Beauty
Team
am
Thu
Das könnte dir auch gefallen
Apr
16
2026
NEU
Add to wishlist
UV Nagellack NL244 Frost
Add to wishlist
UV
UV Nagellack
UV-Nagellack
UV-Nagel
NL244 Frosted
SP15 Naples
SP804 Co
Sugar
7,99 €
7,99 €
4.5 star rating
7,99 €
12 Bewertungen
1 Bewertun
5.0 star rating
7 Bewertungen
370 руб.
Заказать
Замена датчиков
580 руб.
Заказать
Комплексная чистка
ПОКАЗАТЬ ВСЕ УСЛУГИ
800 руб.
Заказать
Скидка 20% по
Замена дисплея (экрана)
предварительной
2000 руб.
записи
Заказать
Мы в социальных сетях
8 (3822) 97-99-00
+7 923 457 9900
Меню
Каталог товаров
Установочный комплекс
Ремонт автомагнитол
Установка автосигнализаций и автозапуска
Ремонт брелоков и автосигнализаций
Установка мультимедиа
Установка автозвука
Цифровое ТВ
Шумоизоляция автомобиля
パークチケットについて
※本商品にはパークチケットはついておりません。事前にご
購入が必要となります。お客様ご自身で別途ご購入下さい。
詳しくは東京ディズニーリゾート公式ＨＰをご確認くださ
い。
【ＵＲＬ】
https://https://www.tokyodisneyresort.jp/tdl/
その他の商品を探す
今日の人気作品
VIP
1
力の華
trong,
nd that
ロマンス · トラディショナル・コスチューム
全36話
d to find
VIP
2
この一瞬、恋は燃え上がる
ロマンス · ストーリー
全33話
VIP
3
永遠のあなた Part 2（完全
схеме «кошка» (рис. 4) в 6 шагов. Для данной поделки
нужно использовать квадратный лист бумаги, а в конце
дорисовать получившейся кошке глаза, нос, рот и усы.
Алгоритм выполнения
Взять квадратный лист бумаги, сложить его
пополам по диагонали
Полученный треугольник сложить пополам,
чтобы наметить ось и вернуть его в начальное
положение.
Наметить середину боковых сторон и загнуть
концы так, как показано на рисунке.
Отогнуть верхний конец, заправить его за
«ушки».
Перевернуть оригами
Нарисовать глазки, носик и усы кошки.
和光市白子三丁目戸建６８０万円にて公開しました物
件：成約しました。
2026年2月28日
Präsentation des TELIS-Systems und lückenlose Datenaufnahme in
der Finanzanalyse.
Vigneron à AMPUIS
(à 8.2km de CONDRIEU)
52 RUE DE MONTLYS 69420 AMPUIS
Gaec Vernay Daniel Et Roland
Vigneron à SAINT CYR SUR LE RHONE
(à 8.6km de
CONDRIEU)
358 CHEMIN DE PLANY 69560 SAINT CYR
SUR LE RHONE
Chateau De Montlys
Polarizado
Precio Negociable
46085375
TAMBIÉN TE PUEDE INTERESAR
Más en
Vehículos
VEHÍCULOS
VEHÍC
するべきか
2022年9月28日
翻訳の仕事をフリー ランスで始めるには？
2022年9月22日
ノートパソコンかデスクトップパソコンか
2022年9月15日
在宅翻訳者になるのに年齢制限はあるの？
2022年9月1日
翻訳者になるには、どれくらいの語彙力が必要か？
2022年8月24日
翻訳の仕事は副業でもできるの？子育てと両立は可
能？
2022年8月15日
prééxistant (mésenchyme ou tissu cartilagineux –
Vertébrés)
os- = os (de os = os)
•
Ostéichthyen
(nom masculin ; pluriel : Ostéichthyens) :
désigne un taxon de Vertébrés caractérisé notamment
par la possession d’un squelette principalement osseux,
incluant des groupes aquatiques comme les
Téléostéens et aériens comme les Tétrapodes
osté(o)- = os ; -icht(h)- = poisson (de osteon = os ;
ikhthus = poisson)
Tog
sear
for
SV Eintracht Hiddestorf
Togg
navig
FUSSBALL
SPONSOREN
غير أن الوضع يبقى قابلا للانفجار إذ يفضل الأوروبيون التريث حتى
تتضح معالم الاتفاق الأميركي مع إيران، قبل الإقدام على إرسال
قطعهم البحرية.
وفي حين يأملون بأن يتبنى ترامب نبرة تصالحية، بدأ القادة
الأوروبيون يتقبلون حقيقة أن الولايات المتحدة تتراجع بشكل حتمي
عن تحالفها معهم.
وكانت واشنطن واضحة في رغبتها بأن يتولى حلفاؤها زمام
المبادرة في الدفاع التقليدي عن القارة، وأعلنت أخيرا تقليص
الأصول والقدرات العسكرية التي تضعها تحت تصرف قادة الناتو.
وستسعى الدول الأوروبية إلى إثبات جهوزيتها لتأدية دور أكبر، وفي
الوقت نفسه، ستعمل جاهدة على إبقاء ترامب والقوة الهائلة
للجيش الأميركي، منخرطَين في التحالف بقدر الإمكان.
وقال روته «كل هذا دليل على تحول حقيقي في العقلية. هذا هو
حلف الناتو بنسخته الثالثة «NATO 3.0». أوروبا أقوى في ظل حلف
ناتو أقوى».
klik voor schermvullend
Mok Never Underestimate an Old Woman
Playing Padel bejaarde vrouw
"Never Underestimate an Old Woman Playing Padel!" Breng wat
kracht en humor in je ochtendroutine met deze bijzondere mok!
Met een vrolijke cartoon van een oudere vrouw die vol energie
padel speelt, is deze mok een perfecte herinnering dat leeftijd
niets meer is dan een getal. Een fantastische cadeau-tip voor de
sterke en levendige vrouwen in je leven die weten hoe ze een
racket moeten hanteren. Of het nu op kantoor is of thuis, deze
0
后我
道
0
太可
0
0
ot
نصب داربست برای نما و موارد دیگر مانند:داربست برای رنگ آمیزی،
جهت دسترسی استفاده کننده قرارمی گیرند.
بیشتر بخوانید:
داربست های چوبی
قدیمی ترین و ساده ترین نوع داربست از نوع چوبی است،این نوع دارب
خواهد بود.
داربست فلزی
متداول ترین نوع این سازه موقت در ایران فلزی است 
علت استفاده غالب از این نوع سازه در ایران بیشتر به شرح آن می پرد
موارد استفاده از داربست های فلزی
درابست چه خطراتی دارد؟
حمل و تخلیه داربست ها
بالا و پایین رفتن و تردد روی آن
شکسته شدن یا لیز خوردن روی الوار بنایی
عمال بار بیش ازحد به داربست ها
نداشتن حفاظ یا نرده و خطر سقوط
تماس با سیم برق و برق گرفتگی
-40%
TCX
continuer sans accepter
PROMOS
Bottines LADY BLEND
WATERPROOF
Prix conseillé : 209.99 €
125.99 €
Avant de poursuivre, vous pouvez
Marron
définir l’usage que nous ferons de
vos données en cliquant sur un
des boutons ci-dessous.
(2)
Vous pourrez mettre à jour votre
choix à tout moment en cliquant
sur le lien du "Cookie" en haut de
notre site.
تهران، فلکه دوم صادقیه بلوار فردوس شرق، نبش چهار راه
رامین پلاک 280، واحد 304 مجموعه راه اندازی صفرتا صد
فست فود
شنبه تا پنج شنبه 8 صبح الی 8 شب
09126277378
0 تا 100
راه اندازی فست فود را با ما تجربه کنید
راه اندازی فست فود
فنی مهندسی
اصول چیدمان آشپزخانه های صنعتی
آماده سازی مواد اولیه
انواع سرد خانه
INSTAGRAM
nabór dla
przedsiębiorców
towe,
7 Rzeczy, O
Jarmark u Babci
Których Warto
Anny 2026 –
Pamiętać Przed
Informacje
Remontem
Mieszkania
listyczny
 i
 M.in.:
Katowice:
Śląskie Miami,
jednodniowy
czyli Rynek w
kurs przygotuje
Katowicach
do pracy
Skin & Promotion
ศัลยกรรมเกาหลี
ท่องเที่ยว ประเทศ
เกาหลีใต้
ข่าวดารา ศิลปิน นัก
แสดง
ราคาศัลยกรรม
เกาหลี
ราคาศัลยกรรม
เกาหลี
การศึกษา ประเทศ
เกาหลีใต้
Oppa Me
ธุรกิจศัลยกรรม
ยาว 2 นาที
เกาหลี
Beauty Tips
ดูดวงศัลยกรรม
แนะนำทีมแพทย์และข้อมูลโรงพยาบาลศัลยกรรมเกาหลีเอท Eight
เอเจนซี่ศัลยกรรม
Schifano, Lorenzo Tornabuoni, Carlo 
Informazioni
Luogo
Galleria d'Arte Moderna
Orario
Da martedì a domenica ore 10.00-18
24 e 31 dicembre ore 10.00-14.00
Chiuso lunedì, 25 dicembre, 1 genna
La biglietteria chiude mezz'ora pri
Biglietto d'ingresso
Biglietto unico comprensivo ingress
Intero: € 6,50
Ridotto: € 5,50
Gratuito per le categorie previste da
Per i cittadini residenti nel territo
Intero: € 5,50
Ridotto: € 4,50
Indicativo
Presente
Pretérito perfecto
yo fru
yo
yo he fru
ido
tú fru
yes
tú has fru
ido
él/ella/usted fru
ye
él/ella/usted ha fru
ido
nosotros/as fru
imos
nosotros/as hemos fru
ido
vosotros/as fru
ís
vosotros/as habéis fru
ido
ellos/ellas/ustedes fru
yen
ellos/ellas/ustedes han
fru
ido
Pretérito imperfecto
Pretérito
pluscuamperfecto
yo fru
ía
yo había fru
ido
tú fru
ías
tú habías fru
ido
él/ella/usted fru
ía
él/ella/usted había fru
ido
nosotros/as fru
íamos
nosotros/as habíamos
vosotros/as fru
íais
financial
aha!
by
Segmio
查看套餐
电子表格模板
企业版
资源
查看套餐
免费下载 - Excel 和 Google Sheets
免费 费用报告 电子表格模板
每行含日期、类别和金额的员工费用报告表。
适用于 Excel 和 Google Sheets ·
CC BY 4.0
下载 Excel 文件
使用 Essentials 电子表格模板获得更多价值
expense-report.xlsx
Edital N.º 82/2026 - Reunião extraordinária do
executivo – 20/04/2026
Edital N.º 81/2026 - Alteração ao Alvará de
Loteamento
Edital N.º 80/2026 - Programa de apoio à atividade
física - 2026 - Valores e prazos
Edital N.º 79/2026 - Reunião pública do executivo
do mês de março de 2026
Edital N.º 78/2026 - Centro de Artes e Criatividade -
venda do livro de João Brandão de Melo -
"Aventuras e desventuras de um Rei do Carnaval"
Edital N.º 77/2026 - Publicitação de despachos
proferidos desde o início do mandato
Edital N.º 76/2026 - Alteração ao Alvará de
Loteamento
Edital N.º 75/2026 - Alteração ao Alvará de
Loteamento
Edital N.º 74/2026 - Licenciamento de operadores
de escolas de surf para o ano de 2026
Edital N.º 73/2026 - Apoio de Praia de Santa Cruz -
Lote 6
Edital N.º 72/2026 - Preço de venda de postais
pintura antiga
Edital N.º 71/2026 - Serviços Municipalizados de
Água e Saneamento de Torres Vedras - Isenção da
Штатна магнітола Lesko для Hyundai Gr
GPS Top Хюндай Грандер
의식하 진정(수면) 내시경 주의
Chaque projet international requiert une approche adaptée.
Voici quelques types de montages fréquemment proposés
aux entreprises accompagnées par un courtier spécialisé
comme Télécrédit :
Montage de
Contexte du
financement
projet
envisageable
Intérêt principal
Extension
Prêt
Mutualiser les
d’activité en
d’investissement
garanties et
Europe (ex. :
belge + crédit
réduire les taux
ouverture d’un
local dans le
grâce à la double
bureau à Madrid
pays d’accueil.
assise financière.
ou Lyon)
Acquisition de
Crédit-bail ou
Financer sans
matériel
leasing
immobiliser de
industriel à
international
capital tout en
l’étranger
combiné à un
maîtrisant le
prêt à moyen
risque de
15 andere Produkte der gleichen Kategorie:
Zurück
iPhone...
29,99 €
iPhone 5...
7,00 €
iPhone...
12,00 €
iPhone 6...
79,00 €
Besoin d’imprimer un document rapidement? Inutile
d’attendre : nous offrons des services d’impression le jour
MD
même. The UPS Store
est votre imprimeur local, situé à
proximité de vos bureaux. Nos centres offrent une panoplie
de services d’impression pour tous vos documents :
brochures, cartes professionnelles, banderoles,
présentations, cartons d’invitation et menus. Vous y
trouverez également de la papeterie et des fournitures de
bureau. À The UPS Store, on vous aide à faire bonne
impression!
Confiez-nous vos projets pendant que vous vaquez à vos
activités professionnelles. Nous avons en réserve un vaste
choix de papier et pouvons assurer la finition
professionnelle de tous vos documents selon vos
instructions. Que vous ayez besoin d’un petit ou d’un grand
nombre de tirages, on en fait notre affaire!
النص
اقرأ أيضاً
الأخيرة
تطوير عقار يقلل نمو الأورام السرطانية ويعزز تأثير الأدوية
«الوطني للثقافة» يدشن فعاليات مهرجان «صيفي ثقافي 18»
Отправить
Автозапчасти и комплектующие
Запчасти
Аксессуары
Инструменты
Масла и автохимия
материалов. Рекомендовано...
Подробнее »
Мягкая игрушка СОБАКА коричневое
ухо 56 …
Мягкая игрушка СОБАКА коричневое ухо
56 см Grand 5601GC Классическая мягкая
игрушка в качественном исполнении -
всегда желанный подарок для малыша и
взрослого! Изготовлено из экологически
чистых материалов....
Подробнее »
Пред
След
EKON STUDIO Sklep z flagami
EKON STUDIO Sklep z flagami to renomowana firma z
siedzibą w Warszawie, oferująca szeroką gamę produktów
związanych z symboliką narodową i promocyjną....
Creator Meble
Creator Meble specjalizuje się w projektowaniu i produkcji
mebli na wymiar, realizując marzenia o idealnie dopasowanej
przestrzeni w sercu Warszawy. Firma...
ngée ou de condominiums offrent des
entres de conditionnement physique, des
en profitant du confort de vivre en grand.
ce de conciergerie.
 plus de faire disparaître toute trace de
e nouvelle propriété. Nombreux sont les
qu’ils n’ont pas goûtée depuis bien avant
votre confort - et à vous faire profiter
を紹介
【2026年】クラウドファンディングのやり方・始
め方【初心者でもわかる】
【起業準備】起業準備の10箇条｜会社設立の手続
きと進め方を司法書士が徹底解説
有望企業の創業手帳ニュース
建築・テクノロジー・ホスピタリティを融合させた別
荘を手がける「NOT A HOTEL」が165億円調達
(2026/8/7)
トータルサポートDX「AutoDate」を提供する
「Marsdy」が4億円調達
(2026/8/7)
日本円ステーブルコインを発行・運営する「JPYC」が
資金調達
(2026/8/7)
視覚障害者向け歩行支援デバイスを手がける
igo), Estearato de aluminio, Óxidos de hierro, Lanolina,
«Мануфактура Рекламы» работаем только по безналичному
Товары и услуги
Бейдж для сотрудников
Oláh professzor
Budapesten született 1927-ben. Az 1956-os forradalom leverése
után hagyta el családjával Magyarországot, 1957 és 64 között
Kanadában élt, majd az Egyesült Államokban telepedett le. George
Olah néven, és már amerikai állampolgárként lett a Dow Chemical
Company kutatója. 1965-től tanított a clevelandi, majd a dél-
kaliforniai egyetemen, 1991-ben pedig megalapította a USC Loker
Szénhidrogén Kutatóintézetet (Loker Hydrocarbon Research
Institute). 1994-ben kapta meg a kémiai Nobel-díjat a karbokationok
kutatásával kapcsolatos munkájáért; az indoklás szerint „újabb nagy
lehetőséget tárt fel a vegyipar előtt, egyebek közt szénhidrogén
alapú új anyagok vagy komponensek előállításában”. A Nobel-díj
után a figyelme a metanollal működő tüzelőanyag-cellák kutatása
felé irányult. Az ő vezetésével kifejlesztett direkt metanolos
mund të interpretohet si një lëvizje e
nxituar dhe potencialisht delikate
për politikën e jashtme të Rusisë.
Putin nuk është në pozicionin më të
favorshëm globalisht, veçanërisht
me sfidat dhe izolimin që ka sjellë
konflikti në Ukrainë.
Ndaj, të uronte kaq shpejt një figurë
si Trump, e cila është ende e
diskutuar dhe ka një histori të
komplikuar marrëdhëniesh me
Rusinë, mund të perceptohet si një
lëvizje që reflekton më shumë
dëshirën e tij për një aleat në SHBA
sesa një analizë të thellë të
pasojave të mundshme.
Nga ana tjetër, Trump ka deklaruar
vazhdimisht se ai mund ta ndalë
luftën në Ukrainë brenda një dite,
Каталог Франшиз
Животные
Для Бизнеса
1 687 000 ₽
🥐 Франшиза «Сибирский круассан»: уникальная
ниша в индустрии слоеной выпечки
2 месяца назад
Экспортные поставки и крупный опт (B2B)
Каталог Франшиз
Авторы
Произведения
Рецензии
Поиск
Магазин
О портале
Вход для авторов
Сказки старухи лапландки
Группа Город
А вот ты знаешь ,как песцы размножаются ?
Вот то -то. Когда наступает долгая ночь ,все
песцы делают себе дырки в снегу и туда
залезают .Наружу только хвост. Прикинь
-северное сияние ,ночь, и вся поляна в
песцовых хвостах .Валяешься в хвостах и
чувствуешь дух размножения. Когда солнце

What you should do ::
The answer is each line in which the word "Store" occurs, copied from the material above.

Result ::
même. The UPS Store
bureau. À The UPS Store, on vous aide à faire bonne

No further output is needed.